DATA RECORDS below:

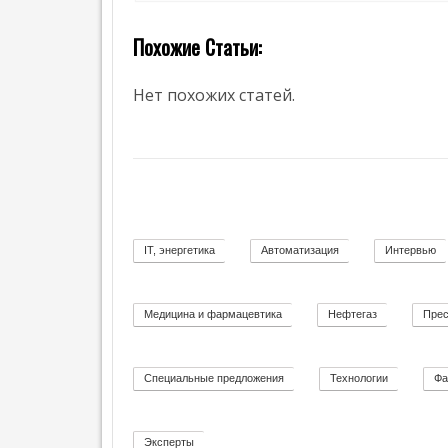
Г
Е
Похожие Статьи:
Т
2
И
К
Нет похожих статей.
А
IT, энергетика
Автоматизация
Интервью
58
11
Медицина и фармацевтика
Нефтегаз
Прес
11
26
Специальные предложения
Технологии
Фа
8
92
Эксперты
2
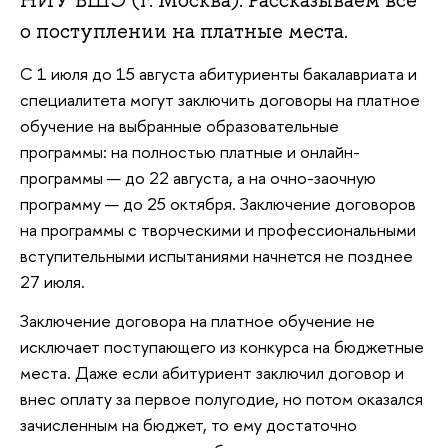
НИУ ВШЭ (г. Москва). Рассказываем все
о поступлении на платные места.
С 1 июля до 15 августа абитуриенты бакалавриата и
специалитета могут заключить договоры на платное
обучение на выбранные образовательные
программы: на полностью платные и онлайн-
программы — до 22 августа, а на очно-заочную
программу — до 25 октября. Заключение договоров
на программы с творческими и профессиональными
вступительными испытаниями начнется не позднее
27 июля.
Заключение договора на платное обучение не
исключает поступающего из конкурса на бюджетные
места. Даже если абитуриент заключил договор и
внес оплату за первое полугодие, но потом оказался
зачисленным на бюджет, то ему достаточно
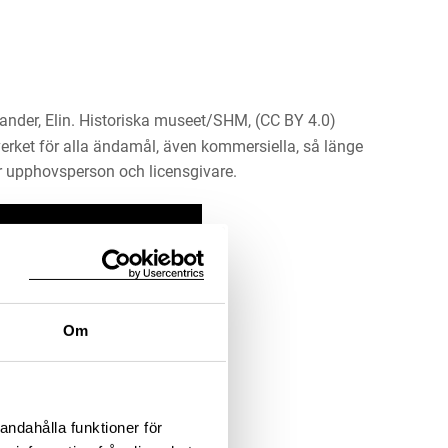
ander, Elin. Historiska museet/SHM, (CC BY 4.0)
erket för alla ändamål, även kommersiella, så länge
 upphovsperson och licensgivare.
LADDA NER MEDIA
Information om bilden
Om
andahålla funktioner för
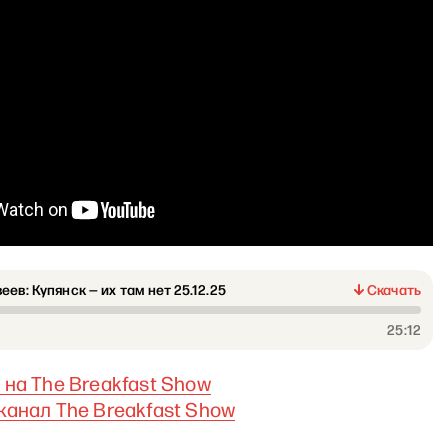
еев: Купянск — их там нет 25.12.25
Скачать
25:12
на The Breakfast Show
канал The Breakfast Show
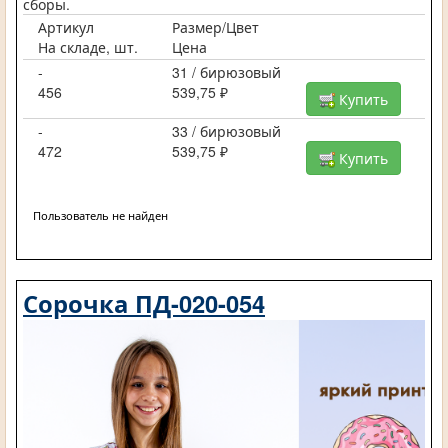
сборы.
Артикул
Размер/Цвет
На складе, шт.
Цена
-
31 / бирюзовый
456
539,75 ₽
Купить
-
33 / бирюзовый
472
539,75 ₽
Купить
Пользователь не найден
Сорочка ПД-020-054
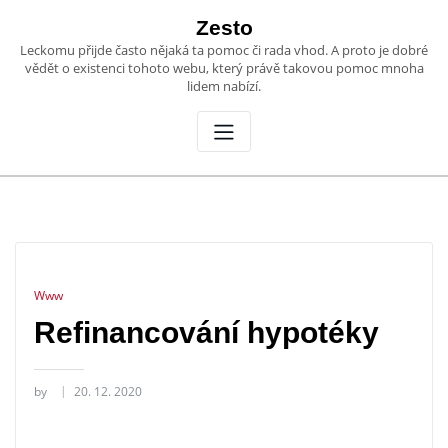
Skip
Zesto
to
Leckomu přijde často nějaká ta pomoc či rada vhod. A proto je dobré
content
vědět o existenci tohoto webu, který právě takovou pomoc mnoha
lidem nabízí.
Www
Refinancování hypotéky
by
20. 12. 2020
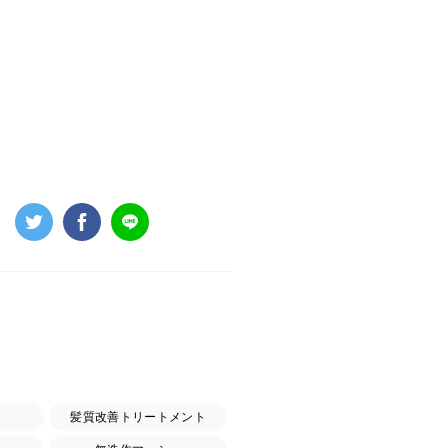
髪質改善トリートメント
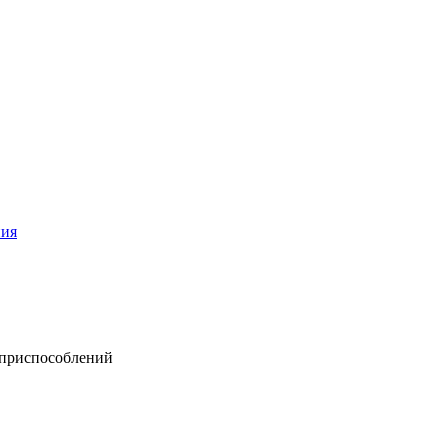
ния
 приспособлений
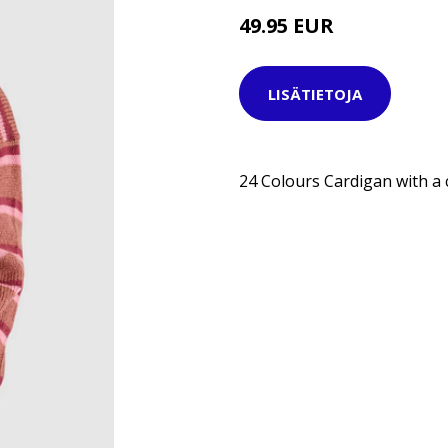
49.95 EUR
LISÄTIETOJA
24 Colours Cardigan with a 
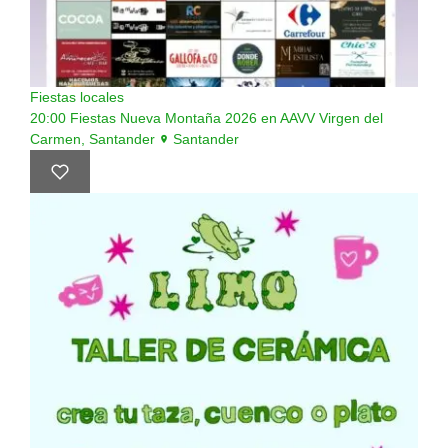
Fiestas locales
20:00
Fiestas Nueva Montaña 2026 en AAVV Virgen del
Carmen, Santander
Santander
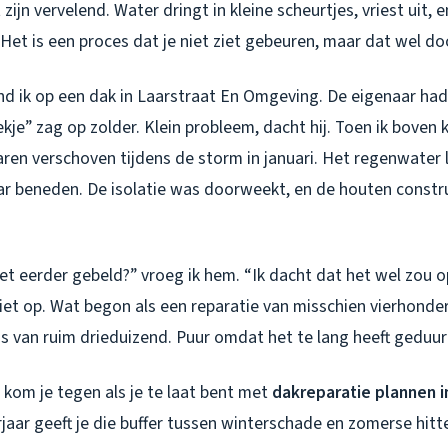
zijn vervelend. Water dringt in kleine scheurtjes, vriest uit, 
 Het is een proces dat je niet ziet gebeuren, maar dat wel d
d ik op een dak in Laarstraat En Omgeving. De eigenaar had
ekje” zag op zolder. Klein probleem, dacht hij. Toen ik boven
ren verschoven tijdens de storm in januari. Het regenwater l
r beneden. De isolatie was doorweekt, en de houten constr
t eerder gebeld?” vroeg ik hem. “Ik dacht dat het wel zou op
iet op. Wat begon als een reparatie van misschien vierhonde
lus van ruim drieduizend. Puur omdat het te lang heeft geduur
s kom je tegen als je te laat bent met
dakreparatie plannen i
rjaar geeft je die buffer tussen winterschade en zomerse hitt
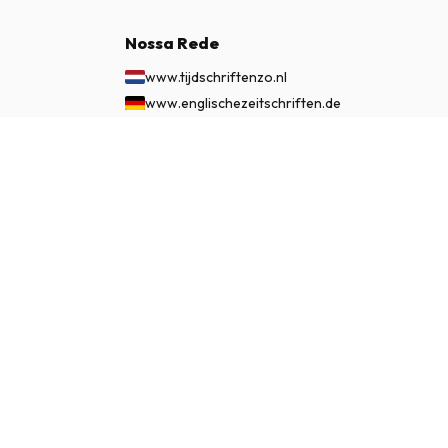
Nossa Rede
www.tijdschriftenzo.nl
www.englischezeitschriften.de
www.magazinesenanglais.fr
€ 154,95
www.rivisteininglese.it
ASSINAR AGORA
www.papermagazines.com
www.americanmagazines.co.uk
www.engelskatidskrifter.se
www.internationalemagasiner.dk
www.englanninkielisetlehdet.fi
www.revistaseningles.es
www.revistasemingles.pt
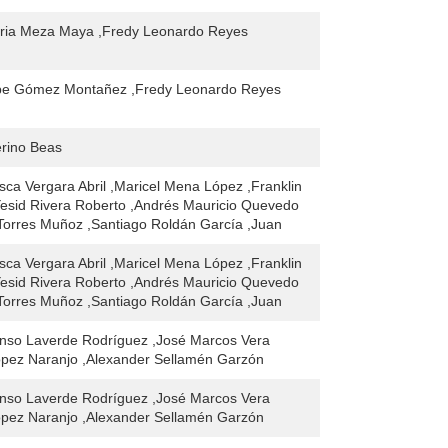
oria Meza Maya ,Fredy Leonardo Reyes
ipe Gómez Montañez ,Fredy Leonardo Reyes
erino Beas
sca Vergara Abril ,Maricel Mena López ,Franklin
Yesid Rivera Roberto ,Andrés Mauricio Quevedo
Torres Muñoz ,Santiago Roldán García ,Juan
sca Vergara Abril ,Maricel Mena López ,Franklin
Yesid Rivera Roberto ,Andrés Mauricio Quevedo
Torres Muñoz ,Santiago Roldán García ,Juan
onso Laverde Rodríguez ,José Marcos Vera
ópez Naranjo ,Alexander Sellamén Garzón
onso Laverde Rodríguez ,José Marcos Vera
ópez Naranjo ,Alexander Sellamén Garzón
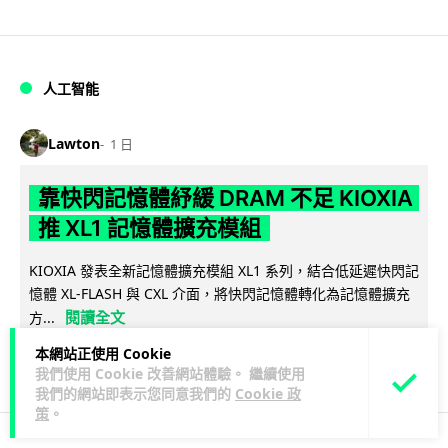
人工智能
Lawton
1 日
靠快閃記憶體紓緩 DRAM 不足 KIOXIA
推 XL1 記憶體擴充模組
KIOXIA 發表全新記憶體擴充模組 XL1 系列，結合低延遲快閃記
憶體 XL-FLASH 與 CXL 介面，將快閃記憶體轉化為記憶體擴充
閱讀全文
方...
本網站正使用 Cookie
86
5
分享
↗
我們使用 Cookie 改善網站體驗。 繼續使用
我們的網站即表示您同意我們的
Cookie 政
策
。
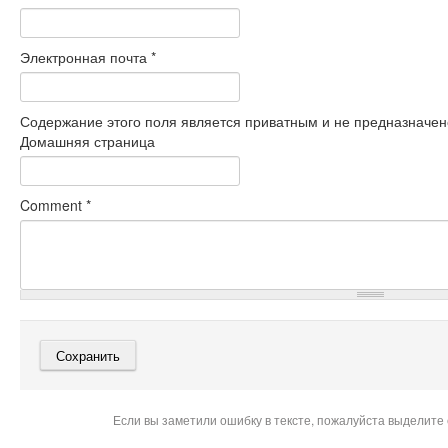
Электронная почта
*
Содержание этого поля является приватным и не предназначено
Домашняя страница
Comment
*
Если вы заметили ошибку в тексте, пожалуйста выделите 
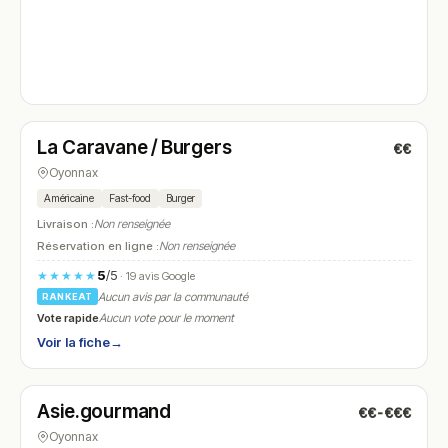
Fermé
(fermé aujourd'hui)
La Caravane / Burgers
€€
N° 4
Oyonnax
Américaine
Fast-food
Burger
Livraison :
Non renseignée
Réservation en ligne :
Non renseignée
5
/5
★★★★★
· 19 avis Google
Aucun avis par la communauté
RANKEAT
Vote rapide
Aucun vote pour le moment
Voir la fiche
→
Fermé
(fermé aujourd'hui)
Asie.gourmand
€€-€€€
N° 5
Oyonnax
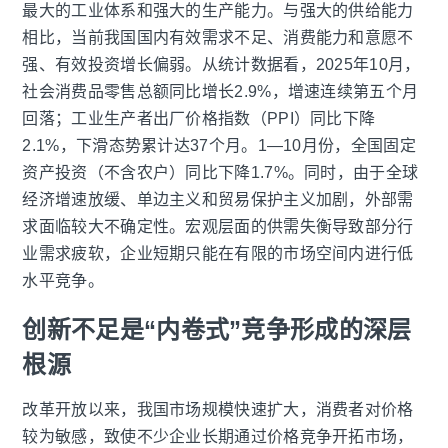
最大的工业体系和强大的生产能力。与强大的供给能力
相比，当前我国国内有效需求不足、消费能力和意愿不
强、有效投资增长偏弱。从统计数据看，2025年10月，
社会消费品零售总额同比增长2.9%，增速连续第五个月
回落；工业生产者出厂价格指数（PPI）同比下降
2.1%，下滑态势累计达37个月。1—10月份，全国固定
资产投资（不含农户）同比下降1.7%。同时，由于全球
经济增速放缓、单边主义和贸易保护主义加剧，外部需
求面临较大不确定性。宏观层面的供需失衡导致部分行
业需求疲软，企业短期只能在有限的市场空间内进行低
水平竞争。
创新不足是“内卷式”竞争形成的深层
根源
改革开放以来，我国市场规模快速扩大，消费者对价格
较为敏感，致使不少企业长期通过价格竞争开拓市场，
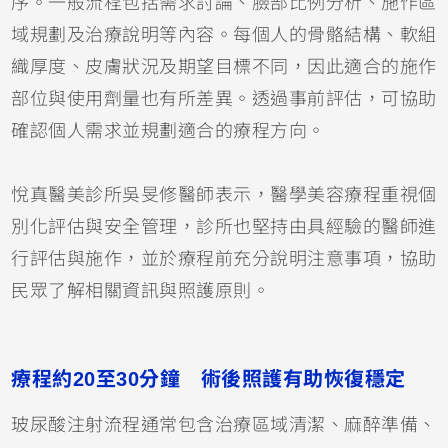
序。一般流程包括需求討論、臉部比例分析、施作區
域規劃及治療說明等內容。每個人的骨骼結構、軟組
織厚度、皮膚狀況及期望目標不同，因此適合的施作
部位與使用劑量也有所差異。透過事前評估，可協助
確認個人需求並規劃適合的療程方向。
悅真醫美診所吳旻修醫師表示，醫學美容療程重視個
別化評估與安全管理，診所也堅持由具經驗的醫師進
行評估與施作，並於療程前充分說明注意事項，協助
民眾了解相關資訊與照護原則。
療程約20至30分鐘 術後照護有助恢復穩定
玻尿酸注射流程通常包含治療區域清潔、麻醉準備、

End of DATA RECORDS.

**EXERCISE GOAL**: In the data above, find each line that uses the string "KIOXIA". Copy it.

**OUTPUT FOR THIS EXERCISE**:
靠快閃記憶體紓緩 DRAM 不足 KIOXIA
KIOXIA 發表全新記憶體擴充模組 XL1 系列，結合低延遲快閃記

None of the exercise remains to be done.